Concerningly, however, at the very time Marles was visiting Barrow, one of the most senior figures in the US Navy’s nuclear submarine program, Rear Admiral Scott Pappano, gave an interview in which he cast doubt on America’s readiness or even capacity to incorporate the supply of submarines to Australia into its production schedule. “If we are going to add additional submarine construction to our industrial base, that would be detrimental to us right now,” Pappano was quoted as saying. This comes at a time when the US Navy is planning significant increases its fleet size – including its submarine capability – to meet the China challenge. As Johnson and Wallace no doubt told Marles, there is no hesitancy on the part of the British.
The UK’s commitment to AUKUS is strong. The new Prime Minister, Liz Truss, is every bit as enthusiastic for AUKUS as was Johnson. Wallace has been reappointed as Defence Secretary. If, as many expect, he leaves the government next year to become the secretary-general of NATO, his likely successor in the portfolio is the new Security Minister Tom Tugendhat – a strong China hawk and AUKUS enthusiast. The Truss cabinet – indeed virtually the entire Conservative Party – share that sentiment.
Australia’s Deputy Prime Minister, Richard Marles, with then-British Prime Minister Boris Johnson in Barrow for the commissioning of Astute-class submarine.Credit:Official British government photographer.

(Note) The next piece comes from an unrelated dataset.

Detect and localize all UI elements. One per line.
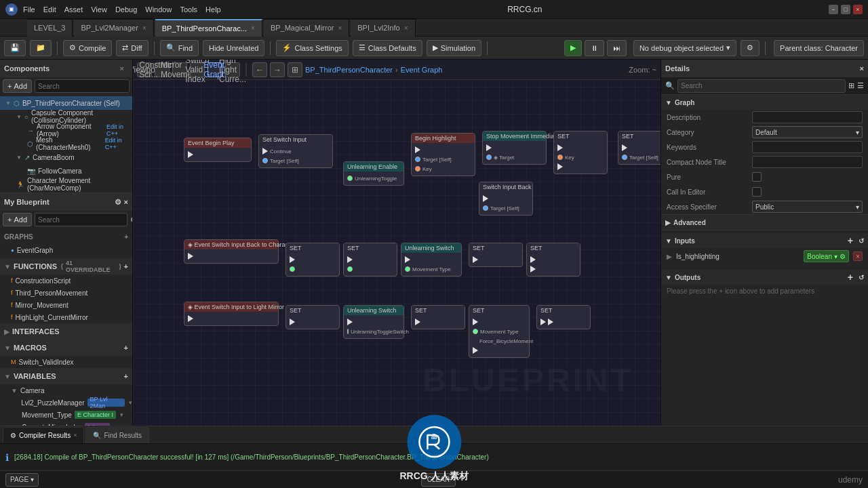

We can also be confident that a future UK Labour government will take the same view. Although UK Labour was initially sceptical of AUKUS, its bipartisan support has since been clarified. At the Labour Party conference last year, which took place shortly after AUKUS had been announced, I sought and received firm assurances from both the shadow defence secretary and the then shadow foreign secretary that a future Labour government would fully support AUKUS – a position since reinforced by Labour leader Keir Starmer and the shadow cabinet.
The UK’s eagerness to win the submarine contract is palpable. It conforms with one of the key priorities set out in last year’s Integrated Review of Britain’s geostrategic objectives, the “tilt to the Indo-Pacific”. It also reflects an electorally powerful domestic priority which does not feature in American thinking – the rehabilitation of the industrial manufacturing base in the north of England. As a very competitive UK election looms in 2024, the Australian submarine contract would be a huge political trophy.
I don’t doubt the US commitment to AUKUS is as strong as Britain’s. Inevitably, though, Australia has less weight in its relationship with the US than it does in that with the UK. Put simply, we are, as a customer, in a weaker position. And the domestic political imperatives in the UK are entirely absent from America’s priorities. It is inconceivable that anyone of importance in the British system would think as Admiral Pappano does.
The US Virginia-class, nuclear-powered submarine.
Ultimately, a defence contract of this magnitude will be a decision based on capability, cost and the capacity to deliver soonest. The received wisdom in Defence is that all of those factors favour the choice of an American design. Yet – as the short life of the French diesel submarine project demonstrated – things can change fast in a few short years. For a project whose delivery times are measured not in years but decades, another important consideration is to ensure Australia is in the strongest position it can be when it comes to the delivery phase.